*DATASET EXCERPTS*
----

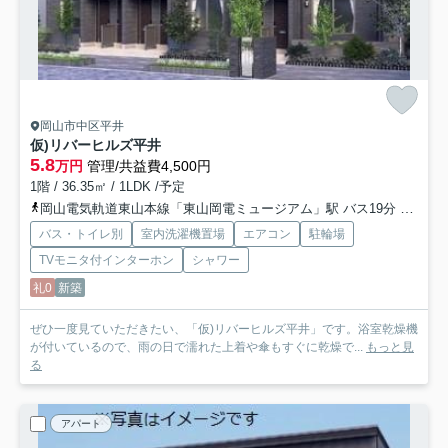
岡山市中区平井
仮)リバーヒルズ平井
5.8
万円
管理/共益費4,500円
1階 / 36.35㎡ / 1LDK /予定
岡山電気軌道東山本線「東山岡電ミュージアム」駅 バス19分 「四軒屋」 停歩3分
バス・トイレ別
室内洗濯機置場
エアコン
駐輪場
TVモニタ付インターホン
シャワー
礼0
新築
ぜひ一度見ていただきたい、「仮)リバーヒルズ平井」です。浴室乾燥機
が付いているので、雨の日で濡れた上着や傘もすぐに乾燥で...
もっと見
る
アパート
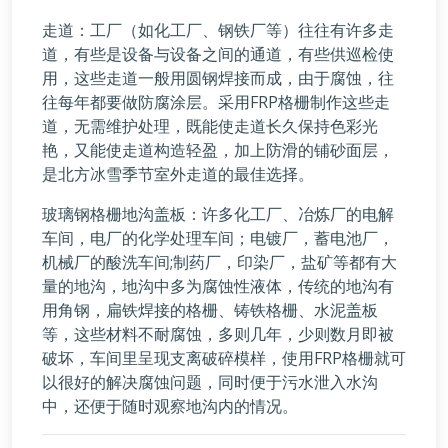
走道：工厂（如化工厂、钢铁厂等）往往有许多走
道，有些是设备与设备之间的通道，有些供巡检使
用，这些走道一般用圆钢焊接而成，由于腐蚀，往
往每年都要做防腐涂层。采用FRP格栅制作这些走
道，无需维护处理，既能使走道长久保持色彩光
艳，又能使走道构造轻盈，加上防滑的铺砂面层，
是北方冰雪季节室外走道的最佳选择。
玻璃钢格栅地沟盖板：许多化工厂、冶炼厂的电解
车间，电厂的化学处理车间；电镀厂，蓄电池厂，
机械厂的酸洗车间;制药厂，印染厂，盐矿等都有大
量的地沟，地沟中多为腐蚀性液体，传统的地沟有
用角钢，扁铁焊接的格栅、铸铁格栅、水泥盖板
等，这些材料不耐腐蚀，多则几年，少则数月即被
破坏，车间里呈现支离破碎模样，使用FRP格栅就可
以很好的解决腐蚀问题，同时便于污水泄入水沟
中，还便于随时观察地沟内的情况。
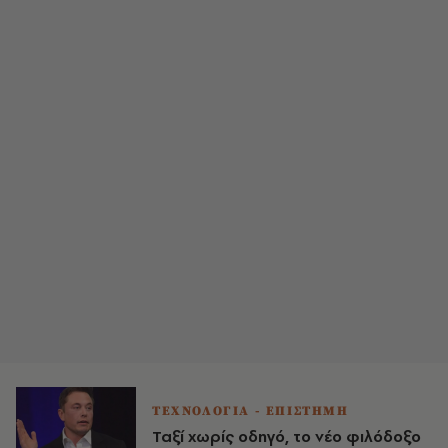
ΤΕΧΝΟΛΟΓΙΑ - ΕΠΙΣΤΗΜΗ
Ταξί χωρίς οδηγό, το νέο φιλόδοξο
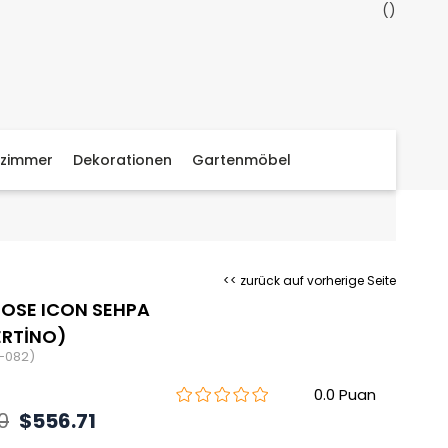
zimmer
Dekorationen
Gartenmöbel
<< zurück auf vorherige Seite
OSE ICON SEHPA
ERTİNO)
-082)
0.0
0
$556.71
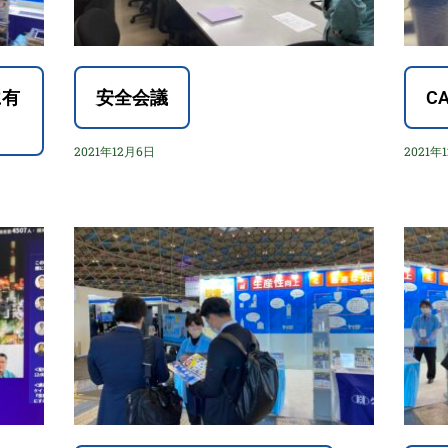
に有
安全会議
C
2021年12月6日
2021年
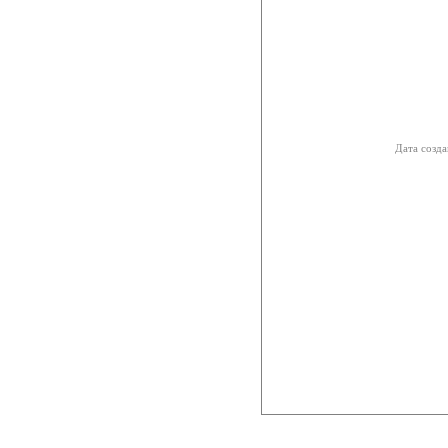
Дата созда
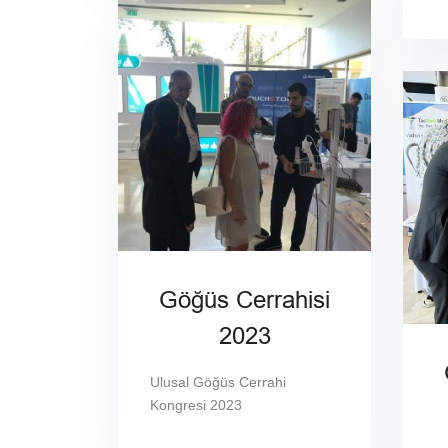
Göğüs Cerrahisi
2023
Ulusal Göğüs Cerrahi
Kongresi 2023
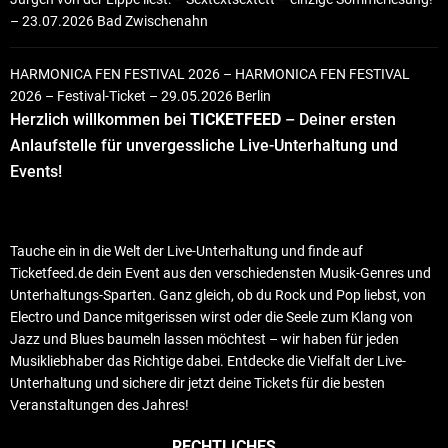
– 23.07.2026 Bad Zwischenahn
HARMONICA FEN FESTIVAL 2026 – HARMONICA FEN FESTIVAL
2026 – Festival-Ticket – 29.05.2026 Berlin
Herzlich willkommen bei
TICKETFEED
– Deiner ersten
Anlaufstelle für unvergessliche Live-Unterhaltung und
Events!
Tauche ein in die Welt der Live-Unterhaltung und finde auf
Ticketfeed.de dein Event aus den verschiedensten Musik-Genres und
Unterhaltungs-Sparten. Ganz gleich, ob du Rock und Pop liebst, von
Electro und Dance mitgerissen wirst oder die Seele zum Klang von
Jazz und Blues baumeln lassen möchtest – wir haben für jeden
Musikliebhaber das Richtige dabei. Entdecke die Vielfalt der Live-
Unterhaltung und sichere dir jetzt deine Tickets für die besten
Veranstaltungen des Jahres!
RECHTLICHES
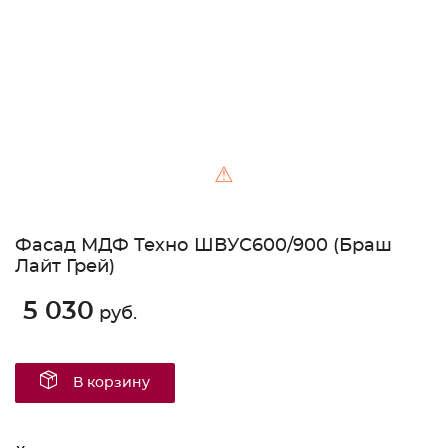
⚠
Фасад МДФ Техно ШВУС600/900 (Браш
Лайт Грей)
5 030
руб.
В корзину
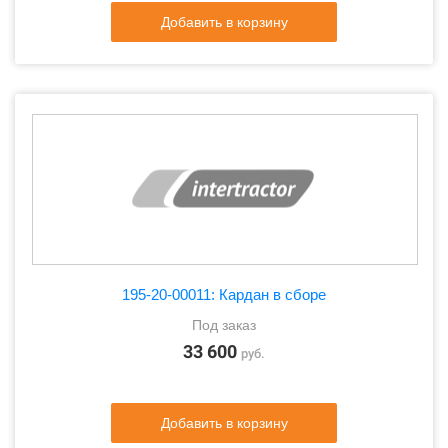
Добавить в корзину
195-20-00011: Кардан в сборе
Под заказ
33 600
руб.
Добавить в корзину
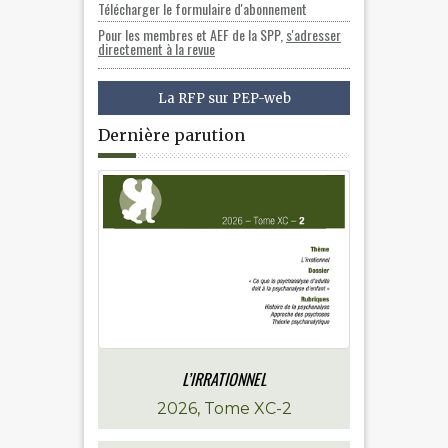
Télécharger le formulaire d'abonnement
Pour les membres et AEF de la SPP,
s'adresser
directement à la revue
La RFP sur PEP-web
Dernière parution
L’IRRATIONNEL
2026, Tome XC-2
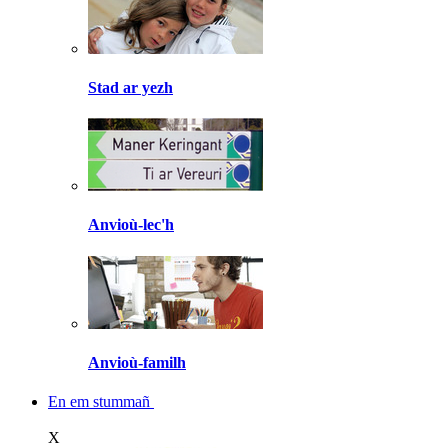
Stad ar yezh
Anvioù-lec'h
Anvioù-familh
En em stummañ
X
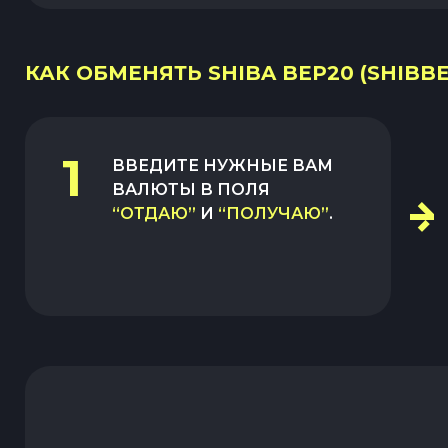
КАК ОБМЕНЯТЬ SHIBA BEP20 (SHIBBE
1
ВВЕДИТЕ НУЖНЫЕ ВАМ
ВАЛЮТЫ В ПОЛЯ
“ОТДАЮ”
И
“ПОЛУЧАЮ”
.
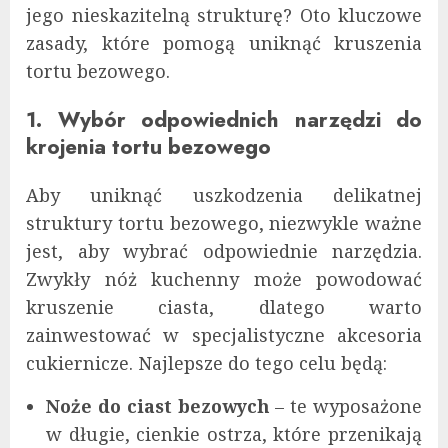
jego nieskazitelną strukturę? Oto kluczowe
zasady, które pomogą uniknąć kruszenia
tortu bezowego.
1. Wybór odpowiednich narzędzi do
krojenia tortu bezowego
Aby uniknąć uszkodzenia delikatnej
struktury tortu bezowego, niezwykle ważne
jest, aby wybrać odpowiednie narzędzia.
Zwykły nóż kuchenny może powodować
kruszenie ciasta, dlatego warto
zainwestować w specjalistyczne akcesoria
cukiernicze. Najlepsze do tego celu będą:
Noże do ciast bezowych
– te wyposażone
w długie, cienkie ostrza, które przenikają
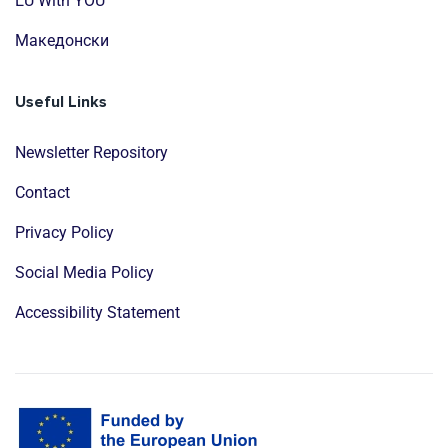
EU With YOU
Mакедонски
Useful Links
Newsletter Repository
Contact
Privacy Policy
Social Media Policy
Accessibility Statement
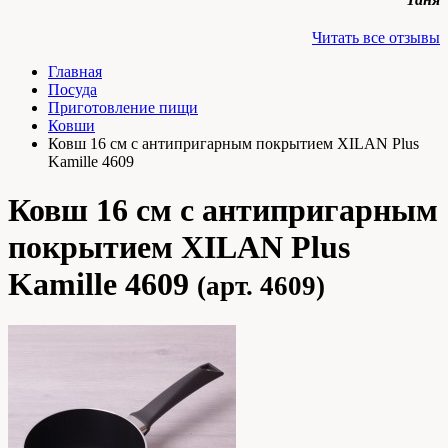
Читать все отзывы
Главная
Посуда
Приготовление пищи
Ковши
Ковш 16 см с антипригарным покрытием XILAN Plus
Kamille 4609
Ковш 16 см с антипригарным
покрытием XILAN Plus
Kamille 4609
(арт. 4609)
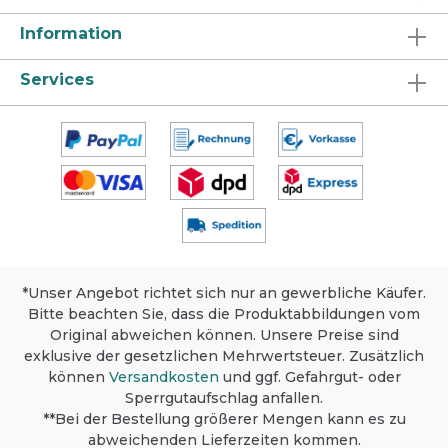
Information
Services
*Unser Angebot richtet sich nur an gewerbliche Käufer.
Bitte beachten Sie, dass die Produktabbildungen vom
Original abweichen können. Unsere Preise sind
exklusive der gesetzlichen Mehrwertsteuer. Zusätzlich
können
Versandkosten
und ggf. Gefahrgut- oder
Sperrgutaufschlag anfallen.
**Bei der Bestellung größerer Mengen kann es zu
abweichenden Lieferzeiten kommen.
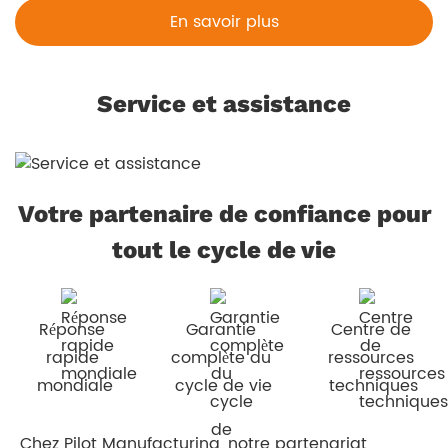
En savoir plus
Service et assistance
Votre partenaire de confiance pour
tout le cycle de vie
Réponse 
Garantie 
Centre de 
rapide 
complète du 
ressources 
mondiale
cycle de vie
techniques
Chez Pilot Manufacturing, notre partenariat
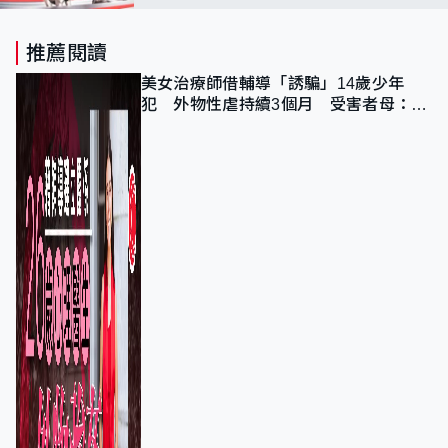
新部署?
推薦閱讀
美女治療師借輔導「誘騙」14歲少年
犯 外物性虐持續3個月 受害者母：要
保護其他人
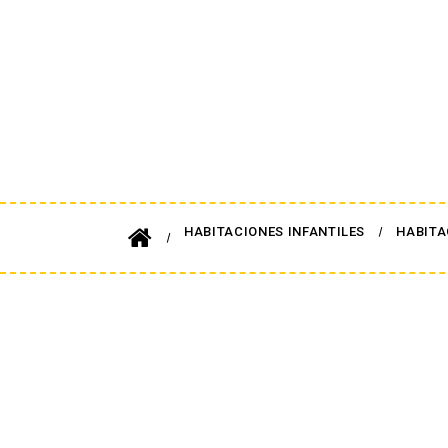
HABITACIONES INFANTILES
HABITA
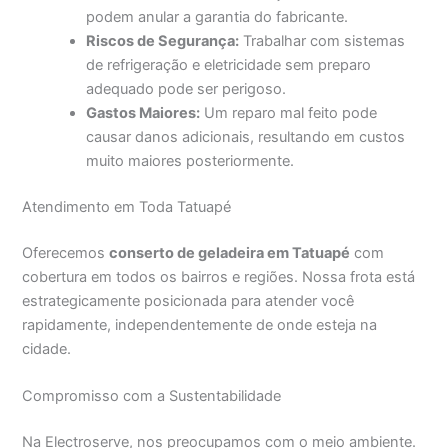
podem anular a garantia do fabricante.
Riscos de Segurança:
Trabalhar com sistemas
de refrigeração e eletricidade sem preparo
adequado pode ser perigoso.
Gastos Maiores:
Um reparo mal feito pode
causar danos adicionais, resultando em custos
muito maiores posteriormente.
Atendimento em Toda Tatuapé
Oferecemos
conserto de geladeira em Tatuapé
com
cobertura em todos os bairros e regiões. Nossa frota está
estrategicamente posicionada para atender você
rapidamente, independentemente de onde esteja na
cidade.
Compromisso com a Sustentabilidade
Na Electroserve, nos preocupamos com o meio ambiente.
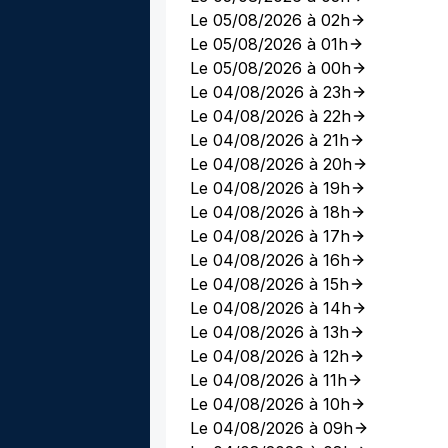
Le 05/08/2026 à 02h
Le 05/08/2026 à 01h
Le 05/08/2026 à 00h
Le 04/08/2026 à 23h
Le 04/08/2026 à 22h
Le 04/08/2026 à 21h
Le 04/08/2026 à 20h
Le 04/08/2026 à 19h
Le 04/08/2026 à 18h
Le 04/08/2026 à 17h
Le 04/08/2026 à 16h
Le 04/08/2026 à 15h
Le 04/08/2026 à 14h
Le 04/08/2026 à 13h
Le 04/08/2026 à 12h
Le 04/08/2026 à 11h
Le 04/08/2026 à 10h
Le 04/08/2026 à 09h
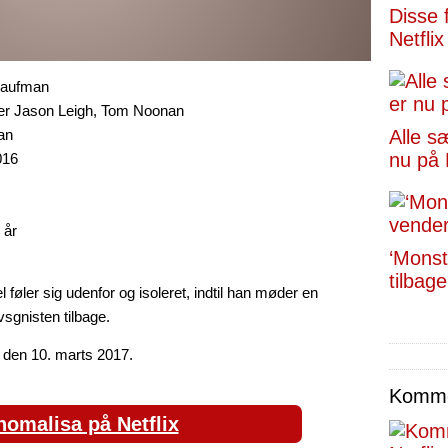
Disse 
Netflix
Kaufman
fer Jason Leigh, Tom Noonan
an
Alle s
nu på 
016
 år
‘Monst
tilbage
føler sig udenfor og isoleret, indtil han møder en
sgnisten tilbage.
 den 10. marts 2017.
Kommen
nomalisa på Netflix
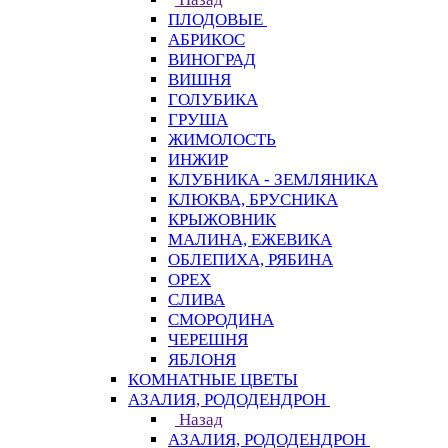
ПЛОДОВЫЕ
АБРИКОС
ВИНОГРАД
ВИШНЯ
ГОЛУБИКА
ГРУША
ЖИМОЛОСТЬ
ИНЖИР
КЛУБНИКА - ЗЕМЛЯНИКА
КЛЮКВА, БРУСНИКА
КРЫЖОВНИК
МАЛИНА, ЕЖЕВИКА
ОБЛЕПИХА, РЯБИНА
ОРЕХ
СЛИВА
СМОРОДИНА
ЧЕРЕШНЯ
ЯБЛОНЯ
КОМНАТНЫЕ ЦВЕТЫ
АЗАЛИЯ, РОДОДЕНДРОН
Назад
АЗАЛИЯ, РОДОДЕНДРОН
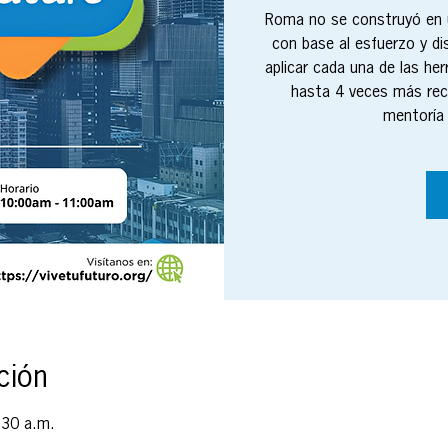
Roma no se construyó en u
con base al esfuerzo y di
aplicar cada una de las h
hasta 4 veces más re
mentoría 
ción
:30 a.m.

----

*YOUR GOAL*
The records above must be returned exactly, with each picture omitted.

*PROBLEM SOLUTION*
岡山市中区平井
仮)リバーヒルズ平井
5.8
万円
管理/共益費4,500円
1階 / 36.35㎡ / 1LDK /予定
岡山電気軌道東山本線「東山岡電ミュージアム」駅 バス19分 「四軒屋」 停歩3分
バス・トイレ別
室内洗濯機置場
エアコン
駐輪場
TVモニタ付インターホン
シャワー
礼0
新築
ぜひ一度見ていただきたい、「仮)リバーヒルズ平井」です。浴室乾燥機
が付いているので、雨の日で濡れた上着や傘もすぐに乾燥で...
もっと見
る
アパート
走道：工厂（如化工厂、钢铁厂等）往往有许多走
道，有些是设备与设备之间的通道，有些供巡检使
用，这些走道一般用圆钢焊接而成，由于腐蚀，往
往每年都要做防腐涂层。采用FRP格栅制作这些走
道，无需维护处理，既能使走道长久保持色彩光
艳，又能使走道构造轻盈，加上防滑的铺砂面层，
是北方冰雪季节室外走道的最佳选择。
玻璃钢格栅地沟盖板：许多化工厂、冶炼厂的电解
车间，电厂的化学处理车间；电镀厂，蓄电池厂，
机械厂的酸洗车间;制药厂，印染厂，盐矿等都有大
量的地沟，地沟中多为腐蚀性液体，传统的地沟有
用角钢，扁铁焊接的格栅、铸铁格栅、水泥盖板
等，这些材料不耐腐蚀，多则几年，少则数月即被
破坏，车间里呈现支离破碎模样，使用FRP格栅就可
以很好的解决腐蚀问题，同时便于污水泄入水沟
中，还便于随时观察地沟内的情况。
ΤΕΧΝΟΛΟΓΙΑ - ΕΠΙΣΤΗΜΗ
Ταξί χωρίς οδηγό, το νέο φιλόδοξο
zimmer
Dekorationen
Gartenmöbel
<< zurück auf vorherige Seite
OSE ICON SEHPA
ERTİNO)
-082)
0.0
0
$556.71
に有
安全会議
C
2021年12月6日
2021年
Дата созда
Göğüs Cerrahisi
2023
Ulusal Göğüs Cerrahi
Kongresi 2023
– 23.07.2026 Bad Zwischenahn
HARMONICA FEN FESTIVAL 2026 – HARMONICA FEN FESTIVAL
2026 – Festival-Ticket – 29.05.2026 Berlin
Herzlich willkommen bei
TICKETFEED
– Deiner ersten
Anlaufstelle für unvergessliche Live-Unterhaltung und
Events!
Tauche ein in die Welt der Live-Unterhaltung und finde auf
Ticketfeed.de dein Event aus den verschiedensten Musik-Genres und
Unterhaltungs-Sparten. Ganz gleich, ob du Rock und Pop liebst, von
Electro und Dance mitgerissen wirst oder die Seele zum Klang von
Jazz und Blues baumeln lassen möchtest – wir haben für jeden
Musikliebhaber das Richtige dabei. Entdecke die Vielfalt der Live-
Unterhaltung und sichere dir jetzt deine Tickets für die besten
Veranstaltungen des Jahres!
RECHTLICHES
⚠
Фасад МДФ Техно ШВУС600/900 (Браш
Лайт Грей)
5 030
руб.
В корзину
Добавить в корзину
195-20-00011: Кардан в сборе
Под заказ
33 600
руб.
Добавить в корзину
Télécharger le formulaire d'abonnement
Pour les membres et AEF de la SPP,
s'adresser
directement à la revue
La RFP sur PEP-web
Dernière parution
L’IRRATIONNEL
2026, Tome XC-2
Stad ar yezh
Anvioù-lec'h
Anvioù-familh
En em stummañ
X
КАК ОБМЕНЯТЬ SHIBA BEP20 (SHIBBE
1
ВВЕДИТЕ НУЖНЫЕ ВАМ
ВАЛЮТЫ В ПОЛЯ
“ОТДАЮ”
И
“ПОЛУЧАЮ”
.
jego nieskazitelną strukturę? Oto kluczowe
zasady, które pomogą uniknąć kruszenia
tortu bezowego.
1. Wybór odpowiednich narzędzi do
krojenia tortu bezowego
Aby uniknąć uszkodzenia delikatnej
struktury tortu bezowego, niezwykle ważne
jest, aby wybrać odpowiednie narzędzia.
Zwykły nóż kuchenny może powodować
kruszenie ciasta, dlatego warto
zainwestować w specjalistyczne akcesoria
cukiernicze. Najlepsze do tego celu będą:
Noże do ciast bezowych
– te wyposażone
w długie, cienkie ostrza, które przenikają
EU With YOU
Mакедонски
Useful Links
Newsletter Repository
Contact
Privacy Policy
Social Media Policy
Accessibility Statement
Читать все отзывы
Главная
Посуда
Приготовление пищи
Ковши
Ковш 16 см с антипригарным покрытием XILAN Plus
Kamille 4609
Ковш 16 см с антипригарным
покрытием XILAN Plus
Kamille 4609
(арт. 4609)
Information
Services
*Unser Angebot richtet sich nur an gewerbliche Käufer.
Bitte beachten Sie, dass die Produktabbildungen vom
Original abweichen können. Unsere Preise sind
exklusive der gesetzlichen Mehrwertsteuer. Zusätzlich
können
Versandkosten
und ggf. Gefahrgut- oder
Sperrgutaufschlag anfallen.
**Bei der Bestellung größerer Mengen kann es zu
abweichenden Lieferzeiten kommen.
En savoir plus
Service et assistance
Votre partenaire de confiance pour
tout le cycle de vie
Réponse 
Garantie 
Centre de 
rapide 
complète du 
ressources 
mondiale
cycle de vie
techniques
Chez Pilot Manufacturing, notre partenariat
新部署?
推薦閱讀
美女治療師借輔導「誘騙」14歲少年
犯 外物性虐持續3個月 受害者母：要
保護其他人
HABITACIONES INFANTILES
HABITA
podem anular a garantia do fabricante.
Riscos de Segurança:
Trabalhar com sistemas
de refrigeração e eletricidade sem preparo
adequado pode ser perigoso.
Gastos Maiores:
Um reparo mal feito pode
causar danos adicionais, resultando em custos
muito maiores posteriormente.
Atendimento em Toda Tatuapé
Oferecemos
conserto de geladeira em Tatuapé
com
cobertura em todos os bairros e regiões. Nossa frota está
estrategicamente posicionada para atender você
rapidamente, independentemente de onde esteja na
cidade.
Compromisso com a Sustentabilidade
Na Electroserve, nos preocupamos com o meio ambiente.
Le 05/08/2026 à 02h
Le 05/08/2026 à 01h
Le 05/08/2026 à 00h
Le 04/08/2026 à 23h
Le 04/08/2026 à 22h
Le 04/08/2026 à 21h
Le 04/08/2026 à 20h
Le 04/08/2026 à 19h
Le 04/08/2026 à 18h
Le 04/08/2026 à 17h
Le 04/08/2026 à 16h
Le 04/08/2026 à 15h
Le 04/08/2026 à 14h
Le 04/08/2026 à 13h
Le 04/08/2026 à 12h
Le 04/08/2026 à 11h
Le 04/08/2026 à 10h
Le 04/08/2026 à 09h
Disse 
Netflix
Kaufman
fer Jason Leigh, Tom Noonan
an
Alle s
nu på 
016
 år
‘Monst
tilbage
føler sig udenfor og isoleret, indtil han møder en
sgnisten tilbage.
 den 10. marts 2017.
Kommen
nomalisa på Netflix
ПЛОДОВЫЕ
АБРИКОС
ВИНОГРАД
ВИШНЯ
ГОЛУБИКА
ГРУША
ЖИМОЛОСТЬ
ИНЖИР
КЛУБНИКА - ЗЕМЛЯНИКА
КЛЮКВА, БРУСНИКА
КРЫЖОВНИК
МАЛИНА, ЕЖЕВИКА
ОБЛЕПИХА, РЯБИНА
ОРЕХ
СЛИВА
СМОРОДИНА
ЧЕРЕШНЯ
ЯБЛОНЯ
КОМНАТНЫЕ ЦВЕТЫ
АЗАЛИЯ, РОДОДЕНДРОН
Назад
АЗАЛИЯ, РОДОДЕНДРОН
Roma no se construyó en u
con base al esfuerzo y di
aplicar cada una de las h
hasta 4 veces más re
mentoría 
ción
:30 a.m.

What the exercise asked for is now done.